CARİ AÇIK VE TURİZM ETKİSİ

Faiz indirimi için Merkez’e güç veren bir diğer veri, cari açık ve turizm gelirleri. Neden? Çünkü Merkez, faiz indirirken en çok korkulan kurun ateşini yükseltmesi ve bunun da dönüp enflasyonu tekrar tırmandırması. Yeterli döviz girdisi bu nedenle faiz politikasında önemli yer tutuyor. Bu yıl beklendiği kadar olmasa da yaz aylarında turizmden döviz girdisi devam ediyor. Henüz rakamlar ortaya çıkmadı ancak beklentiler olumlu. Bu yılın ilk 6 aylık verilerine göre cari açık geçen yılın aynı dönemine göre 7 milyar dolar azalarak 13,6 milyar dolar olarak gerçekleşti. Aynı dönemde net sermaye girişi 12,2 milyar dolar olarak gerçekleşti ve döviz arzı olarak ekonomiye dahil oldu. Yılın 6 ayında net hata ve noksan kaleminde 8,7 milyar dolar kaynağı belli olmayan bir döviz fazlası bulunuyor. Bu döviz arzı da eklenince ödemeler dengesi toplamda 7,2 milyar dolar döviz fazlası yarattı ve bu Merkez’in rezervlerine eklenmiş durumda. Ödemeler dengesindeki bu olumlu tabloda ilk 6 ayda bavul ticareti dahil 100 milyar doları geçen ihracatın büyük etkisi var. Katar, Çin ve Güney Kore ile yapılan swap anlaşmaları Merkez Bankası rezervlerini artırarak döviz varlığı anlamında güven sağlıyor. IMF’den son gelen 6,4 milyar dolarlık SDR imkanı ile bu güven biraz daha artıyor.
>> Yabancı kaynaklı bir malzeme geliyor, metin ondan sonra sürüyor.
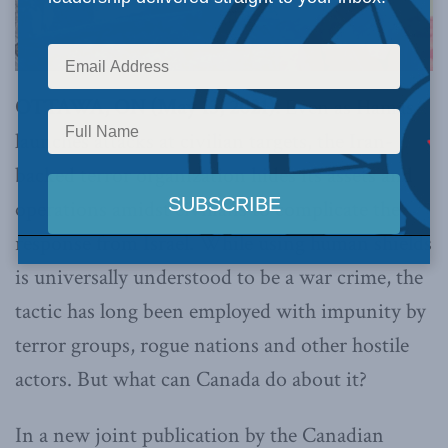
OTTAWA, ON (May 13, 2021):
Even as Hamas
launches attacks at civilian targets, the Iran-
backed terror organization hides its assets and
operations amidst civilians to complicate the
response from Israel. While using human shields
is universally understood to be a war crime, the
tactic has long been employed with impunity by
terror groups, rogue nations and other hostile
actors. But what can Canada do about it?
In a new joint publication by the Canadian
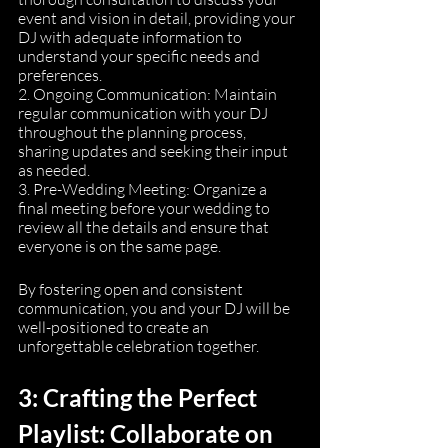
event and vision in detail, providing your 
DJ with adequate information to 
understand your specific needs and 
preferences.
2. Ongoing Communication: Maintain 
regular communication with your DJ 
throughout the planning process, 
sharing updates and seeking their input 
as needed.
3. Pre-Wedding Meeting: Organize a 
final meeting before your wedding to 
review all the details and ensure that 
everyone is on the same page.
By fostering open and consistent 
communication, you and your DJ will be 
well-positioned to create an 
unforgettable celebration together.
3: Crafting the Perfect 
Playlist: Collaborate on 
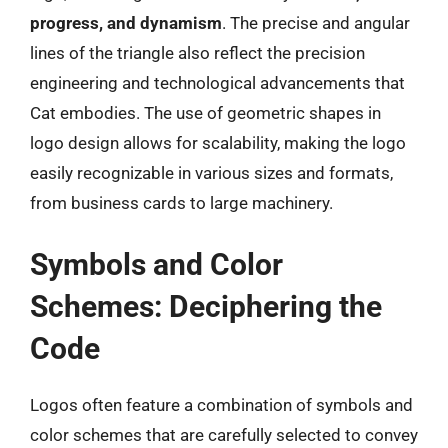
progress, and dynamism
. The precise and angular
lines of the triangle also reflect the precision
engineering and technological advancements that
Cat embodies. The use of geometric shapes in
logo design allows for scalability, making the logo
easily recognizable in various sizes and formats,
from business cards to large machinery.
Symbols and Color
Schemes: Deciphering the
Code
Logos often feature a combination of symbols and
color schemes that are carefully selected to convey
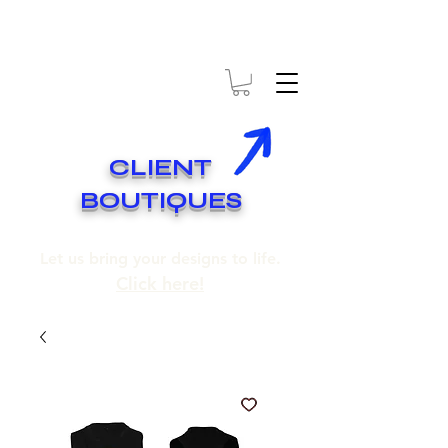
* EXPÉDITION GRATUITE SUR COMMANDES DE 250$ ET PLUS
* FREE SHIPPING ON ORDERS OF 250$​ AND OVER
CLIENT
BOUTIQUES
Let us bring your designs to life.
Click here!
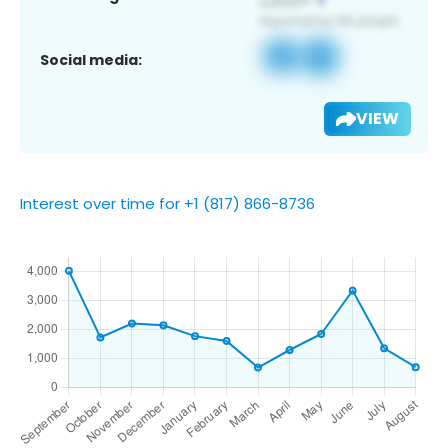
Social media:
VIEW
Interest over time for +1 (817) 866-8736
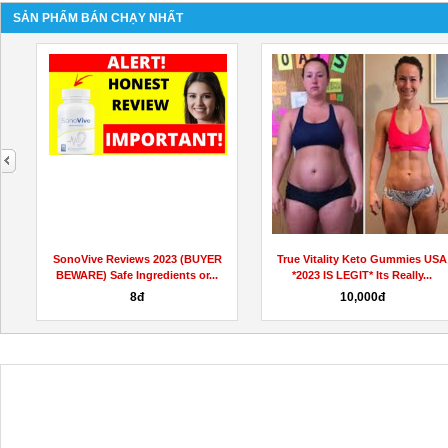
SẢN PHẨM BÁN CHẠY NHẤT
next
L
SonoVive Reviews 2023 (BUYER
True Vitality Keto Gummies USA
BEWARE) Safe Ingredients or...
*2023 IS LEGIT* Its Really...
8đ
10,000đ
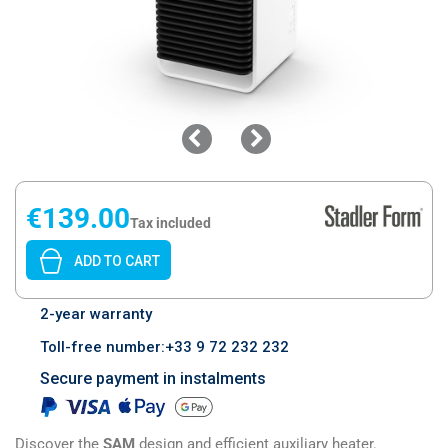
€139.00
Tax included
ADD TO CART
2-year warranty
Toll-free number:+33 9 72 232 232
Secure payment in instalments
Discover the
SAM
design and efficient auxiliary heater.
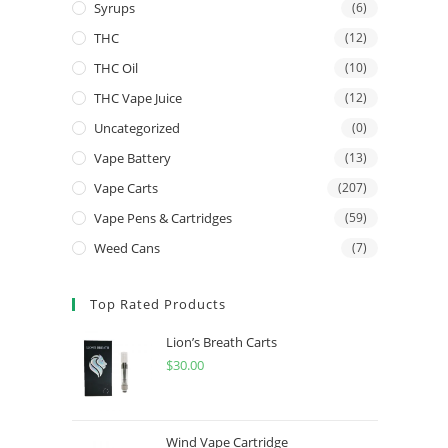
Syrups
(6)
THC
(12)
THC Oil
(10)
THC Vape Juice
(12)
Uncategorized
(0)
Vape Battery
(13)
Vape Carts
(207)
Vape Pens & Cartridges
(59)
Weed Cans
(7)
Top Rated Products
Lion’s Breath Carts
$
30.00
Wind Vape Cartridge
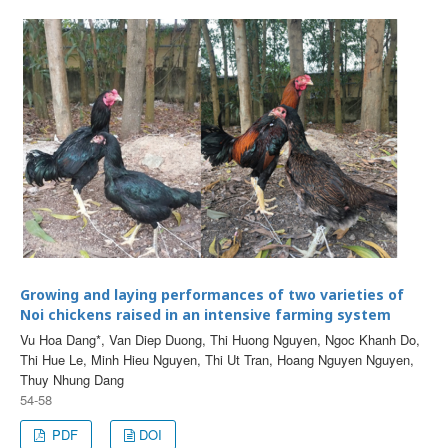
Growing and laying performances of two varieties of
Noi chickens raised in an intensive farming system
Vu Hoa Dang*, Van Diep Duong, Thi Huong Nguyen, Ngoc Khanh Do,
Thi Hue Le, Minh Hieu Nguyen, Thi Ut Tran, Hoang Nguyen Nguyen,
Thuy Nhung Dang
54-58
PDF
DOI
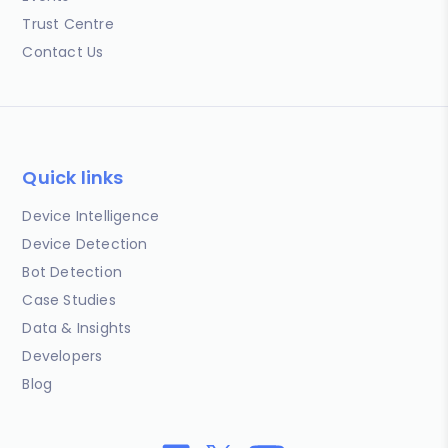
Trust Centre
Contact Us
Quick links
Device Intelligence
Device Detection
Bot Detection
Case Studies
Data & Insights
Developers
Blog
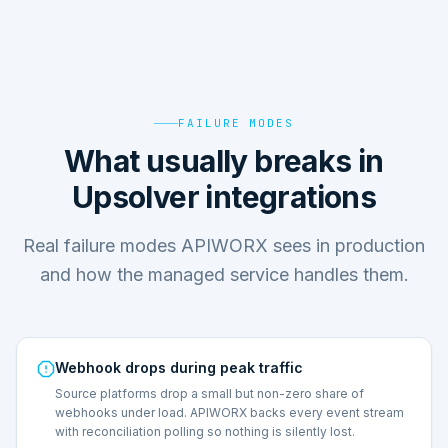
FAILURE MODES
What usually breaks in
Upsolver integrations
Real failure modes APIWORX sees in production
and how the managed service handles them.
Webhook drops during peak traffic
Source platforms drop a small but non-zero share of
webhooks under load. APIWORX backs every event stream
with reconciliation polling so nothing is silently lost.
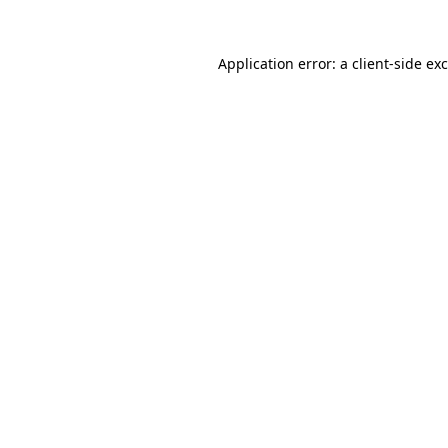
Application error: a
client
-side ex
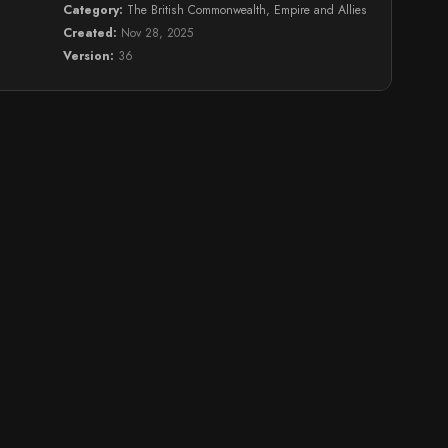
Category:
The British Commonwealth, Empire and Allies
Created:
Nov 28, 2025
Version:
36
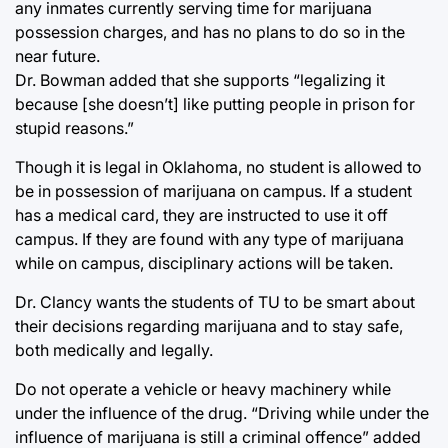
any inmates currently serving time for marijuana
possession charges, and has no plans to do so in the
near future.
Dr. Bowman added that she supports “legalizing it
because [she doesn’t] like putting people in prison for
stupid reasons.”
Though it is legal in Oklahoma, no student is allowed to
be in possession of marijuana on campus. If a student
has a medical card, they are instructed to use it off
campus. If they are found with any type of marijuana
while on campus, disciplinary actions will be taken.
Dr. Clancy wants the students of TU to be smart about
their decisions regarding marijuana and to stay safe,
both medically and legally.
Do not operate a vehicle or heavy machinery while
under the influence of the drug. “Driving while under the
influence of marijuana is still a criminal offence” added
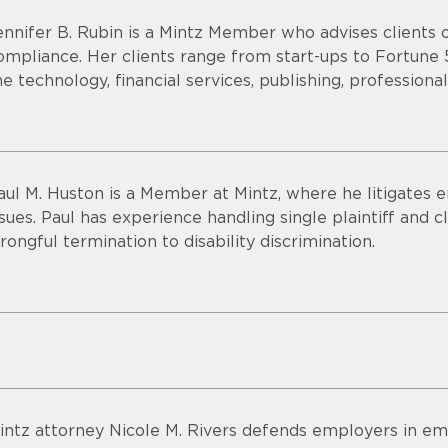
ennifer B. Rubin is a Mintz Member who advises clients
ompliance. Her clients range from start-ups to Fortune
he technology, financial services, publishing, professional
aul M. Huston is a Member at Mintz, where he litigate
ssues. Paul has experience handling single plaintiff and c
rongful termination to disability discrimination.
intz attorney Nicole M. Rivers defends employers in em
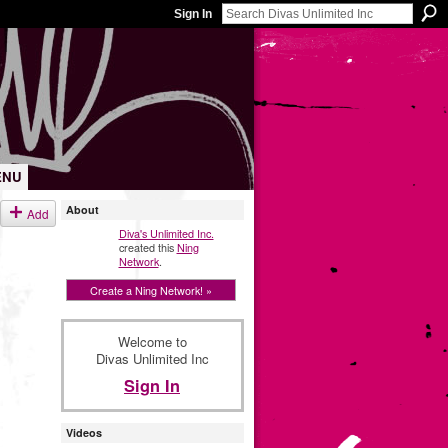
Sign In
ENU
About
Add
Diva's Unlimited Inc.
created this
Ning
Network
.
Create a Ning Network! »
Welcome to
Divas Unlimited Inc
Sign In
Videos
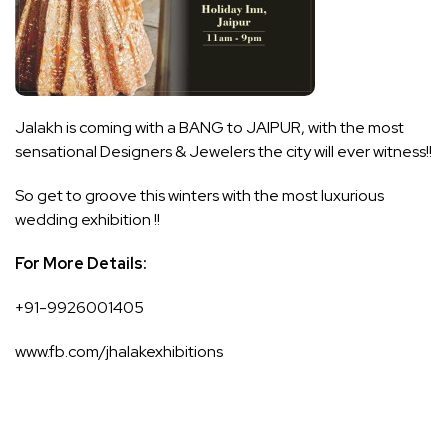
Jalakh is coming with a BANG to JAIPUR, with the most
sensational Designers & Jewelers the city will ever witness!!
So get to groove this winters with the most luxurious
wedding exhibition !!
For More Details:
+91-9926001405
www.fb.com/jhalakexhibitions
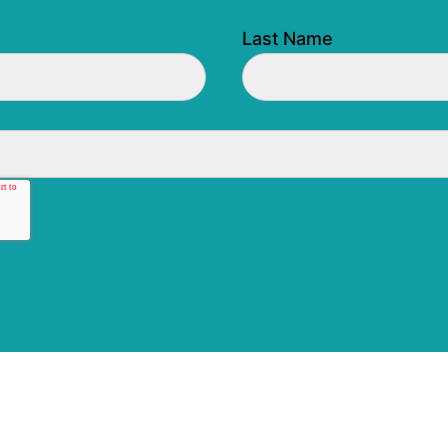
Last Name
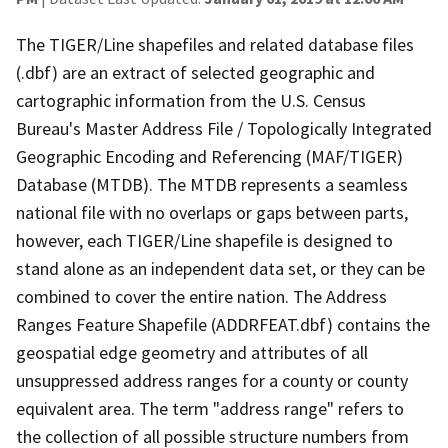
The TIGER/Line shapefiles and related database files
(.dbf) are an extract of selected geographic and
cartographic information from the U.S. Census
Bureau's Master Address File / Topologically Integrated
Geographic Encoding and Referencing (MAF/TIGER)
Database (MTDB). The MTDB represents a seamless
national file with no overlaps or gaps between parts,
however, each TIGER/Line shapefile is designed to
stand alone as an independent data set, or they can be
combined to cover the entire nation. The Address
Ranges Feature Shapefile (ADDRFEAT.dbf) contains the
geospatial edge geometry and attributes of all
unsuppressed address ranges for a county or county
equivalent area. The term "address range" refers to
the collection of all possible structure numbers from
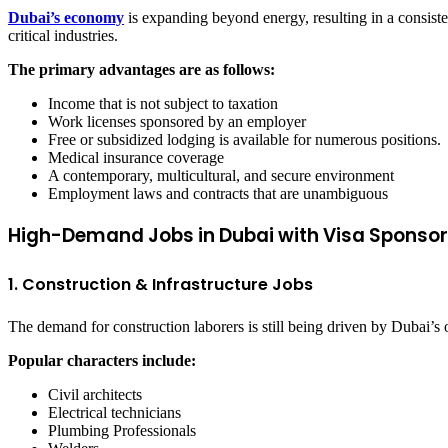
Dubai’s economy
is expanding beyond energy, resulting in a consiste
critical industries.
The primary advantages are as follows:
Income that is not subject to taxation
Work licenses sponsored by an employer
Free or subsidized lodging is available for numerous positions.
Medical insurance coverage
A contemporary, multicultural, and secure environment
Employment laws and contracts that are unambiguous
High-Demand Jobs in Dubai with Visa Sponsor
1. Construction & Infrastructure Jobs
The demand for construction laborers is still being driven by Dubai’s
Popular characters include:
Civil architects
Electrical technicians
Plumbing Professionals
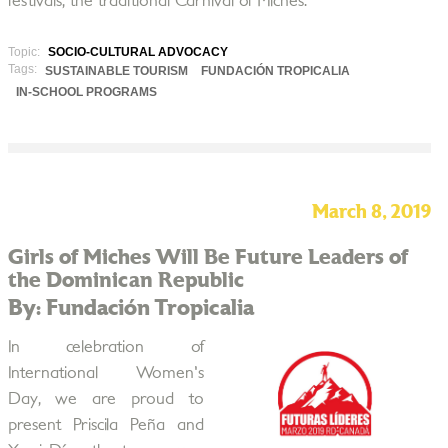
festivals, the traditional Carnival of Miches.
Topic:
SOCIO-CULTURAL ADVOCACY
Tags:
SUSTAINABLE TOURISM
FUNDACIÓN TROPICALIA
IN-SCHOOL PROGRAMS
March 8, 2019
Girls of Miches Will Be Future Leaders of
the Dominican Republic
By: Fundación Tropicalia
In celebration of
International Women's
Day, we are proud to
present Priscila Peña and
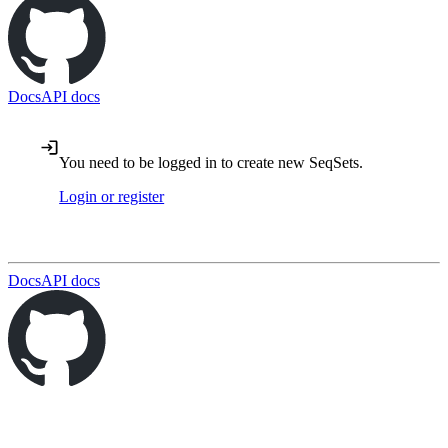
Docs
API docs
You need to be logged in to create new SeqSets.
Login or register
Docs
API docs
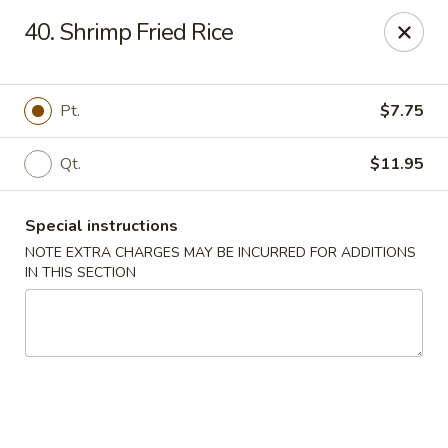
Golden Garden Restaurant - Cresskill
40. Shrimp Fried Rice
19 Union Ave Cresskill, NJ 07626
Select Order Type
Select Time
Pt.
$7.75
Qt.
$11.95
Special instructions
NOTE EXTRA CHARGES MAY BE INCURRED FOR ADDITIONS
IN THIS SECTION
Golden Garden - Cresskill
Opens at 11:00AM
Closed
Store info
Call us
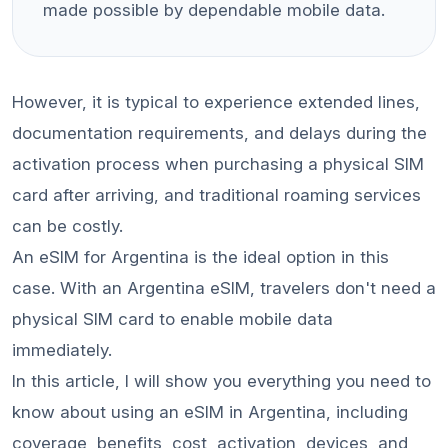
made possible by dependable mobile data.
However, it is typical to experience extended lines,
documentation requirements, and delays during the
activation process when purchasing a physical SIM
card after arriving, and traditional roaming services
can be costly.
An eSIM for Argentina is the ideal option in this
case. With an Argentina eSIM, travelers don't need a
physical SIM card to enable mobile data
immediately.
In this article, I will show you everything you need to
know about using an eSIM in Argentina, including
coverage, benefits, cost, activation, devices, and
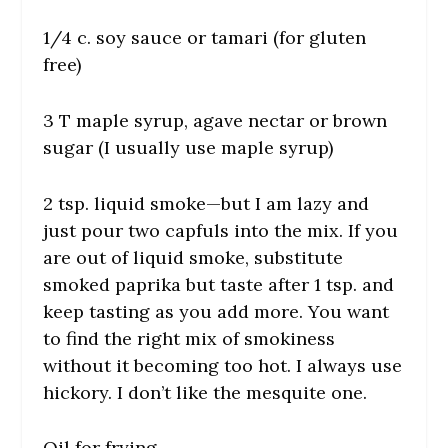
1/4 c. soy sauce or tamari (for gluten
free)
3 T maple syrup, agave nectar or brown
sugar (I usually use maple syrup)
2 tsp. liquid smoke—but I am lazy and
just pour two capfuls into the mix. If you
are out of liquid smoke, substitute
smoked paprika but taste after 1 tsp. and
keep tasting as you add more. You want
to find the right mix of smokiness
without it becoming too hot. I always use
hickory. I don’t like the mesquite one.
Oil for frying.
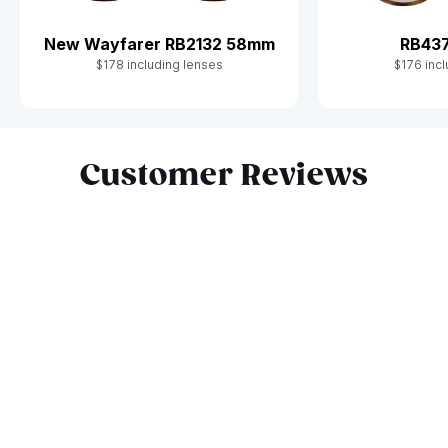
New Wayfarer RB2132 58mm
RB43
$178 including lenses
$176 incl
Slide 1 of 8
Customer Reviews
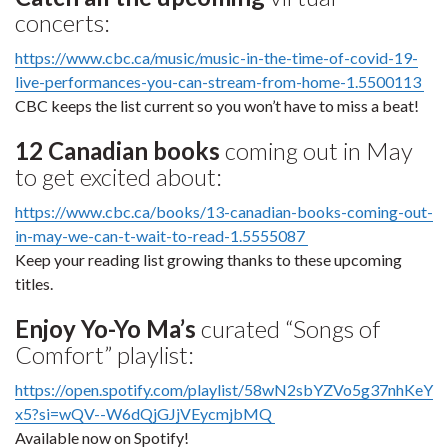
concerts:
https://www.cbc.ca/music/music-in-the-time-of-covid-19-
live-performances-you-can-stream-from-home-1.5500113
CBC keeps the list current so you won’t have to miss a beat!
12 Canadian books
coming out in May
to get excited about:
https://www.cbc.ca/books/13-canadian-books-coming-out-
in-may-we-can-t-wait-to-read-1.5555087
Keep your reading list growing thanks to these upcoming
titles.
Enjoy Yo-Yo Ma’s
curated “Songs of
Comfort” playlist:
https://open.spotify.com/playlist/58wN2sbYZVo5g37nhKeY
x5?si=wQV--W6dQjGJjVEycmjbMQ
Available now on Spotify!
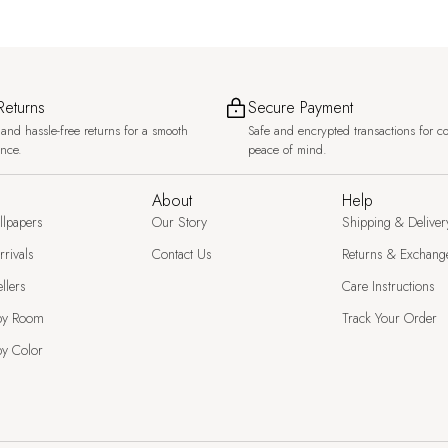
Returns
Secure Payment
and hassle-free returns for a smooth
Safe and encrypted transactions for c
ence.
peace of mind.
About
Help
llpapers
Our Story
Shipping & Deliver
rivals
Contact Us
Returns & Exchang
llers
Care Instructions
by Room
Track Your Order
y Color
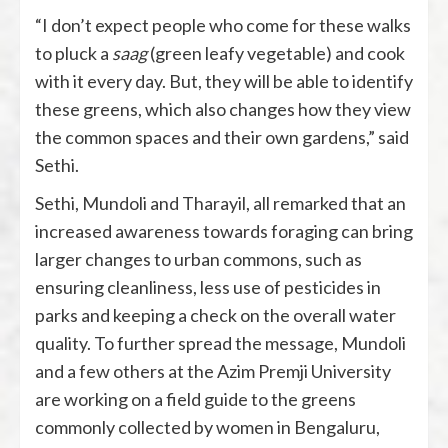
“I don’t expect people who come for these walks
to pluck a
saag
(green leafy vegetable) and cook
with it every day. But, they will be able to identify
these greens, which also changes how they view
the common spaces and their own gardens,” said
Sethi.
Sethi, Mundoli and Tharayil, all remarked that an
increased awareness towards foraging can bring
larger changes to urban commons, such as
ensuring cleanliness, less use of pesticides in
parks and keeping a check on the overall water
quality. To further spread the message, Mundoli
and a few others at the Azim Premji University
are working on a field guide to the greens
commonly collected by women in Bengaluru,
TEK ENGEL MANŞET ENFLASYON

Göründüğü gibi hem global gelişmeler hem yurtiçi rakamlar faiz indiriminin yolunu açıyor. Ancak tek sorun bir çok ekonomistin faizin düzeyinin belirlemesinde mihenk taşı olarak aldığı manşet enflasyonun başta gıda fiyatlarındaki artışlarla yüksek olması ve daha da yükselmeye devam etmesinin beklenmesi. Ücret gelirlerinin milli gelir içindeki payının düşmesi ile vatandaşların hissettiği enflasyonun daha da yüksek olması bir yandan birikimlerini Türk Lirası varlıklarda değerlendirmesinin önünde engel olurken diğer yandan bu durumun sonucu olan dolarizasyon ekonominin tüm dengelerini bozuyor.